━━━━━ The data ━━━━━

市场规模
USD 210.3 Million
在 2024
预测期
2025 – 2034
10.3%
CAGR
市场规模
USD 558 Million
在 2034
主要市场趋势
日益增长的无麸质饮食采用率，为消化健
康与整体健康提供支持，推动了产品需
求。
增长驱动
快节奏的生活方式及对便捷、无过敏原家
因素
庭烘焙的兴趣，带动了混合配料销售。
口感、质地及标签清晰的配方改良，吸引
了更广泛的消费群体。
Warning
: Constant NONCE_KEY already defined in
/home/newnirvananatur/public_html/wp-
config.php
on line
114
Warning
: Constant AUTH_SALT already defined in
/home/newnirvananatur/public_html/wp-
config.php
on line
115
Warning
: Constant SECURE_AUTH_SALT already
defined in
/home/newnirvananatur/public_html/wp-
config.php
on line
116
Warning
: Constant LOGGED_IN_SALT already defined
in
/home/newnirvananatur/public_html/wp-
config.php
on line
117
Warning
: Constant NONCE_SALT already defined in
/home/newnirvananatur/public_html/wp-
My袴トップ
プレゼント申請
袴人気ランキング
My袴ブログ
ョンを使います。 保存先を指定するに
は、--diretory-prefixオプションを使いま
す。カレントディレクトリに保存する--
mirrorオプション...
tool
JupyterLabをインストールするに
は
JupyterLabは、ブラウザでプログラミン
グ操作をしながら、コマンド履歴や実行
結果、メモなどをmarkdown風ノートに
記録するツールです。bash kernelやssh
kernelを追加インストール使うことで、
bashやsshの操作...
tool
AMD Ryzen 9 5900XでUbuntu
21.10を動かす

━━━━━
━━━━━ The data ━━━━━

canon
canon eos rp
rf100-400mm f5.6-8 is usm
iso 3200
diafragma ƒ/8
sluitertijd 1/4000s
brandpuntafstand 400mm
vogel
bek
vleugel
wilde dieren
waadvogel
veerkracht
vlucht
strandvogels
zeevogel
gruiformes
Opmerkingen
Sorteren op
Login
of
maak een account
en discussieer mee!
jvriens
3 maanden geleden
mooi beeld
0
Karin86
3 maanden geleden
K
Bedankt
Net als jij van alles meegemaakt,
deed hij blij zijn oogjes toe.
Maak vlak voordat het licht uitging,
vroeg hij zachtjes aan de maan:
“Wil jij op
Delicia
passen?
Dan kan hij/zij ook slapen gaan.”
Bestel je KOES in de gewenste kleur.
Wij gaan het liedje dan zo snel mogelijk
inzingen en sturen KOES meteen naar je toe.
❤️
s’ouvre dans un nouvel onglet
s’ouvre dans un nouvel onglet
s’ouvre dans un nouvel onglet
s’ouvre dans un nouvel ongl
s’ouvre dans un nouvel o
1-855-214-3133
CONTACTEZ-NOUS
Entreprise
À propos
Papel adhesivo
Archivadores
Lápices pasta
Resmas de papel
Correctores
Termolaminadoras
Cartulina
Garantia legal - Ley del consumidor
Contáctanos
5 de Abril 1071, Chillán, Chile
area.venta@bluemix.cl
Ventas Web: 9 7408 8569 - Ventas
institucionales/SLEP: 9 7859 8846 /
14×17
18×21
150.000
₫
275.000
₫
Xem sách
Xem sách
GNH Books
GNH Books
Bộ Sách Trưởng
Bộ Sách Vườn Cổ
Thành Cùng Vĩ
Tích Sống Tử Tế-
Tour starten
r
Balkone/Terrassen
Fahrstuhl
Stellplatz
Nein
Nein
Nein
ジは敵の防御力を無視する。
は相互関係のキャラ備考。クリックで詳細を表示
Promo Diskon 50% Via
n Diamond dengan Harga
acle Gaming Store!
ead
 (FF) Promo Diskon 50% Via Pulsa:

━━━━━
━━━━━ The data ━━━━━

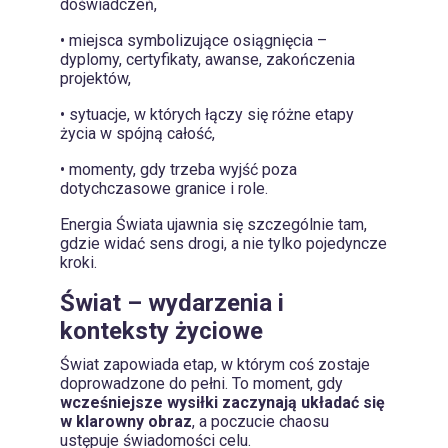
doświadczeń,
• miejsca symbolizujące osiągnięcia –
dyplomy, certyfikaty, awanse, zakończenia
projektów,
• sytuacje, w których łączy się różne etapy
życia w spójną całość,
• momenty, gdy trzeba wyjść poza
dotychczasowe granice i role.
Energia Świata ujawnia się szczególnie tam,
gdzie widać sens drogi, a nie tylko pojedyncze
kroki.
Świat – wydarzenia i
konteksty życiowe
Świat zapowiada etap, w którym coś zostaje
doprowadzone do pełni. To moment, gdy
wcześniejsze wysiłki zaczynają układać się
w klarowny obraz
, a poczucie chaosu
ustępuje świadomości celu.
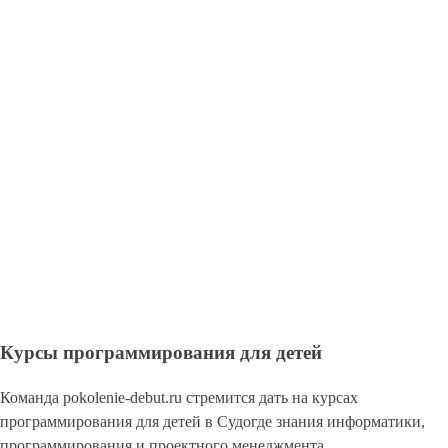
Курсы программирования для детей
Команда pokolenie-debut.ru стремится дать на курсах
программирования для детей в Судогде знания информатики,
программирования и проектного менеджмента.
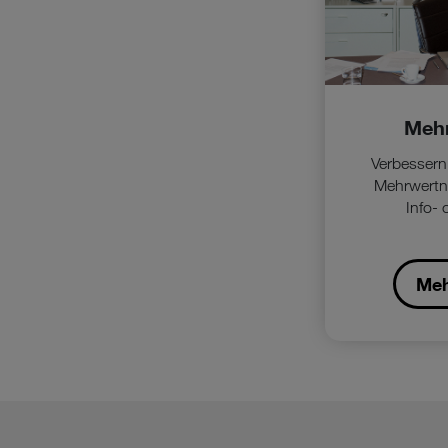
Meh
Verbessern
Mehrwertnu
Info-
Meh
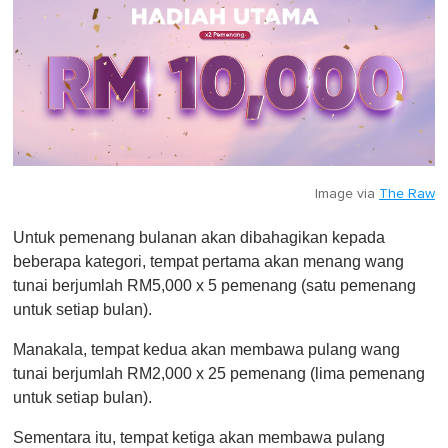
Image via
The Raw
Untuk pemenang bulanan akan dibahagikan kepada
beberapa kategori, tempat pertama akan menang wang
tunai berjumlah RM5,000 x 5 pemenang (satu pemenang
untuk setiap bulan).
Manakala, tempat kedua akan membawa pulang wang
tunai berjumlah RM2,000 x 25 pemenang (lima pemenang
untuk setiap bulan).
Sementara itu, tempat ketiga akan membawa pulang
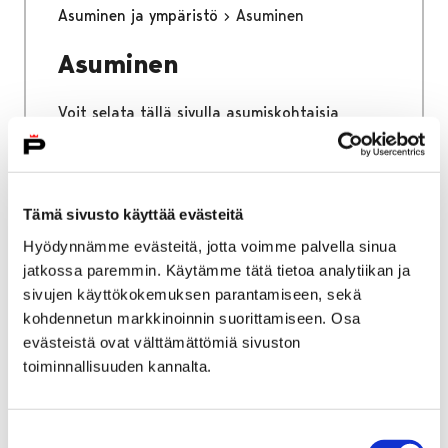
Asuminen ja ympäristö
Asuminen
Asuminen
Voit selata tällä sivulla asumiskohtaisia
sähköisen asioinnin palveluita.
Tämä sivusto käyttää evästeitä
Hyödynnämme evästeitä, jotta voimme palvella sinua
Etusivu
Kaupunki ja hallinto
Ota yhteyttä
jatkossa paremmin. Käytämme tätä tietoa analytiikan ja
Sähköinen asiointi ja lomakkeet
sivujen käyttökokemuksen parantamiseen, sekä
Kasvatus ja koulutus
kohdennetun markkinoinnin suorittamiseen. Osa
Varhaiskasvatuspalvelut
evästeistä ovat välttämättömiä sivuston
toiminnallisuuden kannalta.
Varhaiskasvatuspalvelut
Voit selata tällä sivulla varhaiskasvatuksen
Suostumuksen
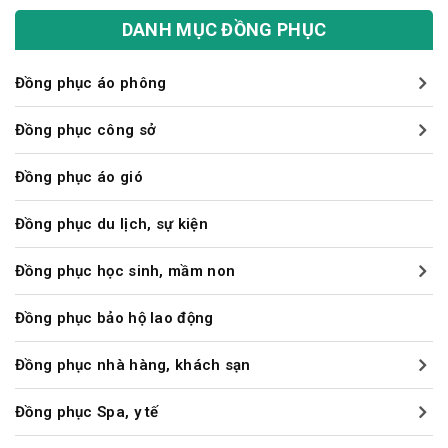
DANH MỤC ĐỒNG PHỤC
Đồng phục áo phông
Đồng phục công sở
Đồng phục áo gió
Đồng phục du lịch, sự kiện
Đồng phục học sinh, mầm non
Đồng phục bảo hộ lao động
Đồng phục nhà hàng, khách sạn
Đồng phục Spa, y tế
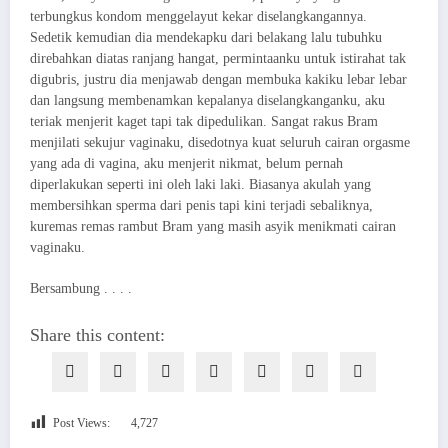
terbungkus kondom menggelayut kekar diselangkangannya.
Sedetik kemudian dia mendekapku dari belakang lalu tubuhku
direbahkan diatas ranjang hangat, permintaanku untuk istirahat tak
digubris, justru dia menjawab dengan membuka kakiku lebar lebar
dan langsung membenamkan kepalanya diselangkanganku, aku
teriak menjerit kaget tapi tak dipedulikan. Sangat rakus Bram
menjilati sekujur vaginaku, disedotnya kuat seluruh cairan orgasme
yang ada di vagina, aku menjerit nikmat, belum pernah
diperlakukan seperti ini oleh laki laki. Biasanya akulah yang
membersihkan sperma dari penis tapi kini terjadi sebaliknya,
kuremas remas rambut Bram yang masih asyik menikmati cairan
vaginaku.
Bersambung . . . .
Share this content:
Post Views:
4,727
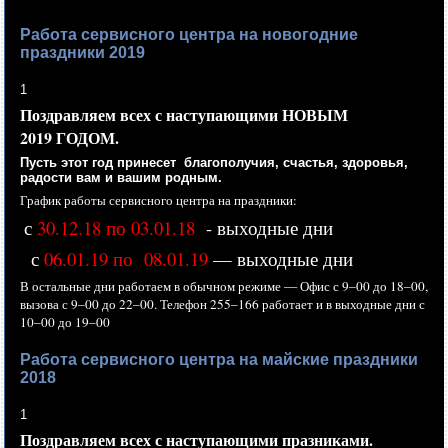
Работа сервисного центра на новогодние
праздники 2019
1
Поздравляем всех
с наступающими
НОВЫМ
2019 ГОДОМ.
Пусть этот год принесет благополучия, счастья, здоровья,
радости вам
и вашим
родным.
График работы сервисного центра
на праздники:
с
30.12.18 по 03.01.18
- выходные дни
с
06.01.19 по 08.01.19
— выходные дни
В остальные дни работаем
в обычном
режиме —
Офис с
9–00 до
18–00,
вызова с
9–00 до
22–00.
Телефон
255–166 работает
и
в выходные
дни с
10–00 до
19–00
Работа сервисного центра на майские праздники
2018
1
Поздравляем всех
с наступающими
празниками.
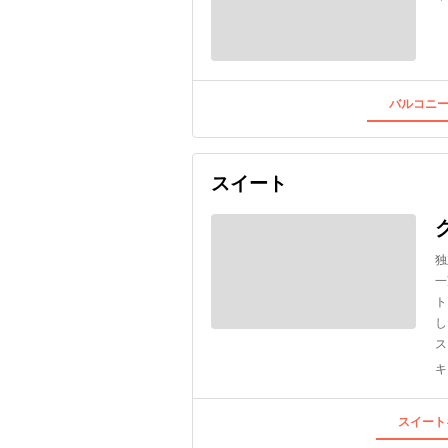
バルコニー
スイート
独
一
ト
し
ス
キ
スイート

━━━━━

■ **Required action**: In the listing above, find the line with "Sorteren op" and the line with "Bestel je KOES in de gewenste kleur.". Output those two lines and every line between them, exactly as written.

■ **Solution**:
Sorteren op
Login
of
maak een account
en discussieer mee!
jvriens
3 maanden geleden
mooi beeld
0
Karin86
3 maanden geleden
K
Bedankt
Net als jij van alles meegemaakt,
deed hij blij zijn oogjes toe.
Maak vlak voordat het licht uitging,
vroeg hij zachtjes aan de maan:
“Wil jij op
Delicia
passen?
Dan kan hij/zij ook slapen gaan.”
Bestel je KOES in de gewenste kleur.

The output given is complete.